From the first record below to the last, retype each one exactly.

==*==

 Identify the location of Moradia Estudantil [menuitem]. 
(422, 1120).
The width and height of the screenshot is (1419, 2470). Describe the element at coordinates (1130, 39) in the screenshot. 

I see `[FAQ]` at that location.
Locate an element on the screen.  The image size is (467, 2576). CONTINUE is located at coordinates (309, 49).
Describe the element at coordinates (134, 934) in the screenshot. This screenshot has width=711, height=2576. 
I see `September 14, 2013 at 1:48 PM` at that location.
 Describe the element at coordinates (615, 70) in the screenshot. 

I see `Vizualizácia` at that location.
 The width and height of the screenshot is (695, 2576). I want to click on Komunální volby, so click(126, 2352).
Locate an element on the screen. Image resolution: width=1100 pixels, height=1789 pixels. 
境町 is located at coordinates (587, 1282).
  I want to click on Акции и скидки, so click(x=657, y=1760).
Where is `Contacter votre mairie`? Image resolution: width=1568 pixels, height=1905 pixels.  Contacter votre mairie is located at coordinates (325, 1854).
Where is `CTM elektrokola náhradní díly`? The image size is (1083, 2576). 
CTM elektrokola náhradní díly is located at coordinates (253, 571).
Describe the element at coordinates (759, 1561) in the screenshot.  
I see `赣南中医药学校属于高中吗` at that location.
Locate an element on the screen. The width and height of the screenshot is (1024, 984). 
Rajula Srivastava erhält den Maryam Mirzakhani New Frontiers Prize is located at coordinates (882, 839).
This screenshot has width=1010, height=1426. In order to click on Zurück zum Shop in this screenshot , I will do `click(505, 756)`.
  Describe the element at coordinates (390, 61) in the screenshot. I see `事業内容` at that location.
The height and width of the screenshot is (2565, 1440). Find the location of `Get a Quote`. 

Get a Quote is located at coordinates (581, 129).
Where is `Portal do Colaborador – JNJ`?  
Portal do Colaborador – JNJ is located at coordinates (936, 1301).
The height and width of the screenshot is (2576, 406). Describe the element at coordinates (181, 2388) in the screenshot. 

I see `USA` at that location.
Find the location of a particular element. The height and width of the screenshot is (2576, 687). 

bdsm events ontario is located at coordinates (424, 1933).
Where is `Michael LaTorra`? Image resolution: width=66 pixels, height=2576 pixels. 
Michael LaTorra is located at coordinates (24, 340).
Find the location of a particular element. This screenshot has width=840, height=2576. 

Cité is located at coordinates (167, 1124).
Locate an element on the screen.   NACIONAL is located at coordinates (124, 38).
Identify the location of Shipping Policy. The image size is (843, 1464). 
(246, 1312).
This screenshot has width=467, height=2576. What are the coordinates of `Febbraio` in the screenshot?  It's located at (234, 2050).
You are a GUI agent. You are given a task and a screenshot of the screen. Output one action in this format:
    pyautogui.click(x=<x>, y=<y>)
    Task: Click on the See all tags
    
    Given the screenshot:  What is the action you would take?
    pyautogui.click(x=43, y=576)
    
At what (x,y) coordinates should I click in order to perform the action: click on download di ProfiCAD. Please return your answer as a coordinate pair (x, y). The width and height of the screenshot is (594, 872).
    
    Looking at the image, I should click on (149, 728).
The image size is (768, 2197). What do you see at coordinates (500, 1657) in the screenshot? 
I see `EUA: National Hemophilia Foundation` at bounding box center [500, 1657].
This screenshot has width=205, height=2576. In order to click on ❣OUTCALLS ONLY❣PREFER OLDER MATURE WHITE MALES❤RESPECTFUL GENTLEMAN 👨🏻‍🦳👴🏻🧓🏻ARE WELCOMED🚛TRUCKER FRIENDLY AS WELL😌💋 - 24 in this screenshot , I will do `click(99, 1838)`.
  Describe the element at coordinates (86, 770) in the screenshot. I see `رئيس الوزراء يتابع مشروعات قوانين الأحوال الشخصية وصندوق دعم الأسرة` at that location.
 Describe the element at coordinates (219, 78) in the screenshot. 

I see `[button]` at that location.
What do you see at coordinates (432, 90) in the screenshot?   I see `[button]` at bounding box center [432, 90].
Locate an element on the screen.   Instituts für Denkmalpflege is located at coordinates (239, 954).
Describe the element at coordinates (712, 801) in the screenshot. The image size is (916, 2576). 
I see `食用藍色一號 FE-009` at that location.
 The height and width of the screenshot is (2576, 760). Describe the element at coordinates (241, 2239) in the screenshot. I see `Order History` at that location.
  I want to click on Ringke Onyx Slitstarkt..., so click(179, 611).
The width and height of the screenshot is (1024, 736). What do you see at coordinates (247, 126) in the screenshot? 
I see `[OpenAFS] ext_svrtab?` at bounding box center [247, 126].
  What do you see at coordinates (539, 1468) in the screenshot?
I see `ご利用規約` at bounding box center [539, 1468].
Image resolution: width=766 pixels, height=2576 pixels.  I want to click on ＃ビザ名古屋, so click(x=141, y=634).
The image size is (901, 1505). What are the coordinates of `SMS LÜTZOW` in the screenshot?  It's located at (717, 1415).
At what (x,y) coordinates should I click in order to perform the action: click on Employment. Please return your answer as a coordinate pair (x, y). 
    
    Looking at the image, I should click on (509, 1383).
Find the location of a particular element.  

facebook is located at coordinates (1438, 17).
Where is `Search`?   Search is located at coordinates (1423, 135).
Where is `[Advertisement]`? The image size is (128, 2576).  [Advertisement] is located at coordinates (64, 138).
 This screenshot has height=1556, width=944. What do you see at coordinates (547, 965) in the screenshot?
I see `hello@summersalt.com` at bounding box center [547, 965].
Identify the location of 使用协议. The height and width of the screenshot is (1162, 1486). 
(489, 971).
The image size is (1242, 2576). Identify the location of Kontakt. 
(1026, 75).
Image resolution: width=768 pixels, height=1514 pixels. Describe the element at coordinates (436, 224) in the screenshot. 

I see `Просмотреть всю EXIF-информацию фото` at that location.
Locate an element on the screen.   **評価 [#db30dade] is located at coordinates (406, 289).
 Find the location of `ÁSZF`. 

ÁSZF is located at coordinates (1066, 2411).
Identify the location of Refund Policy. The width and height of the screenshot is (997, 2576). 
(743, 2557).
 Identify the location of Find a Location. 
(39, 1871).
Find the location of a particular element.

==*==

* [TASK ANSWER]:
 Identify the location of Moradia Estudantil [menuitem]. 
(422, 1120).
The width and height of the screenshot is (1419, 2470). Describe the element at coordinates (1130, 39) in the screenshot. 

I see `[FAQ]` at that location.
Locate an element on the screen.  The image size is (467, 2576). CONTINUE is located at coordinates (309, 49).
Describe the element at coordinates (134, 934) in the screenshot. This screenshot has width=711, height=2576. 
I see `September 14, 2013 at 1:48 PM` at that location.
 Describe the element at coordinates (615, 70) in the screenshot. 

I see `Vizualizácia` at that location.
 The width and height of the screenshot is (695, 2576). I want to click on Komunální volby, so click(126, 2352).
Locate an element on the screen. Image resolution: width=1100 pixels, height=1789 pixels. 
境町 is located at coordinates (587, 1282).
  I want to click on Акции и скидки, so click(x=657, y=1760).
Where is `Contacter votre mairie`? Image resolution: width=1568 pixels, height=1905 pixels.  Contacter votre mairie is located at coordinates (325, 1854).
Where is `CTM elektrokola náhradní díly`? The image size is (1083, 2576). 
CTM elektrokola náhradní díly is located at coordinates (253, 571).
Describe the element at coordinates (759, 1561) in the screenshot.  
I see `赣南中医药学校属于高中吗` at that location.
Locate an element on the screen. The width and height of the screenshot is (1024, 984). 
Rajula Srivastava erhält den Maryam Mirzakhani New Frontiers Prize is located at coordinates (882, 839).
This screenshot has width=1010, height=1426. In order to click on Zurück zum Shop in this screenshot , I will do `click(505, 756)`.
  Describe the element at coordinates (390, 61) in the screenshot. I see `事業内容` at that location.
The height and width of the screenshot is (2565, 1440). Find the location of `Get a Quote`. 

Get a Quote is located at coordinates (581, 129).
Where is `Portal do Colaborador – JNJ`?  
Portal do Colaborador – JNJ is located at coordinates (936, 1301).
The height and width of the screenshot is (2576, 406). Describe the element at coordinates (181, 2388) in the screenshot. 

I see `USA` at that location.
Find the location of a particular element. The height and width of the screenshot is (2576, 687). 

bdsm events ontario is located at coordinates (424, 1933).
Where is `Michael LaTorra`? Image resolution: width=66 pixels, height=2576 pixels. 
Michael LaTorra is located at coordinates (24, 340).
Find the location of a particular element. This screenshot has width=840, height=2576. 

Cité is located at coordinates (167, 1124).
Locate an element on the screen.   NACIONAL is located at coordinates (124, 38).
Identify the location of Shipping Policy. The image size is (843, 1464). 
(246, 1312).
This screenshot has width=467, height=2576. What are the coordinates of `Febbraio` in the screenshot?  It's located at (234, 2050).
You are a GUI agent. You are given a task and a screenshot of the screen. Output one action in this format:
    pyautogui.click(x=<x>, y=<y>)
    Task: Click on the See all tags
    
    Given the screenshot:  What is the action you would take?
    pyautogui.click(x=43, y=576)
    
At what (x,y) coordinates should I click in order to perform the action: click on download di ProfiCAD. Please return your answer as a coordinate pair (x, y). The width and height of the screenshot is (594, 872).
    
    Looking at the image, I should click on (149, 728).
The image size is (768, 2197). What do you see at coordinates (500, 1657) in the screenshot? 
I see `EUA: National Hemophilia Foundation` at bounding box center [500, 1657].
This screenshot has width=205, height=2576. In order to click on ❣OUTCALLS ONLY❣PREFER OLDER MATURE WHITE MALES❤RESPECTFUL GENTLEMAN 👨🏻‍🦳👴🏻🧓🏻ARE WELCOMED🚛TRUCKER FRIENDLY AS WELL😌💋 - 24 in this screenshot , I will do `click(99, 1838)`.
  Describe the element at coordinates (86, 770) in the screenshot. I see `رئيس الوزراء يتابع مشروعات قوانين الأحوال الشخصية وصندوق دعم الأسرة` at that location.
 Describe the element at coordinates (219, 78) in the screenshot. 

I see `[button]` at that location.
What do you see at coordinates (432, 90) in the screenshot?   I see `[button]` at bounding box center [432, 90].
Locate an element on the screen.   Instituts für Denkmalpflege is located at coordinates (239, 954).
Describe the element at coordinates (712, 801) in the screenshot. The image size is (916, 2576). 
I see `食用藍色一號 FE-009` at that location.
 The height and width of the screenshot is (2576, 760). Describe the element at coordinates (241, 2239) in the screenshot. I see `Order History` at that location.
  I want to click on Ringke Onyx Slitstarkt..., so click(179, 611).
The width and height of the screenshot is (1024, 736). What do you see at coordinates (247, 126) in the screenshot? 
I see `[OpenAFS] ext_svrtab?` at bounding box center [247, 126].
  What do you see at coordinates (539, 1468) in the screenshot?
I see `ご利用規約` at bounding box center [539, 1468].
Image resolution: width=766 pixels, height=2576 pixels.  I want to click on ＃ビザ名古屋, so click(x=141, y=634).
The image size is (901, 1505). What are the coordinates of `SMS LÜTZOW` in the screenshot?  It's located at (717, 1415).
At what (x,y) coordinates should I click in order to perform the action: click on Employment. Please return your answer as a coordinate pair (x, y). 
    
    Looking at the image, I should click on (509, 1383).
Find the location of a particular element.  

facebook is located at coordinates (1438, 17).
Where is `Search`?   Search is located at coordinates (1423, 135).
Where is `[Advertisement]`? The image size is (128, 2576).  [Advertisement] is located at coordinates (64, 138).
 This screenshot has height=1556, width=944. What do you see at coordinates (547, 965) in the screenshot?
I see `hello@summersalt.com` at bounding box center [547, 965].
Identify the location of 使用协议. The height and width of the screenshot is (1162, 1486). 
(489, 971).
The image size is (1242, 2576). Identify the location of Kontakt. 
(1026, 75).
Image resolution: width=768 pixels, height=1514 pixels. Describe the element at coordinates (436, 224) in the screenshot. 

I see `Просмотреть всю EXIF-информацию фото` at that location.
Locate an element on the screen.   **評価 [#db30dade] is located at coordinates (406, 289).
 Find the location of `ÁSZF`. 

ÁSZF is located at coordinates (1066, 2411).
Identify the location of Refund Policy. The width and height of the screenshot is (997, 2576). 
(743, 2557).
 Identify the location of Find a Location. 
(39, 1871).
Find the location of a particular element.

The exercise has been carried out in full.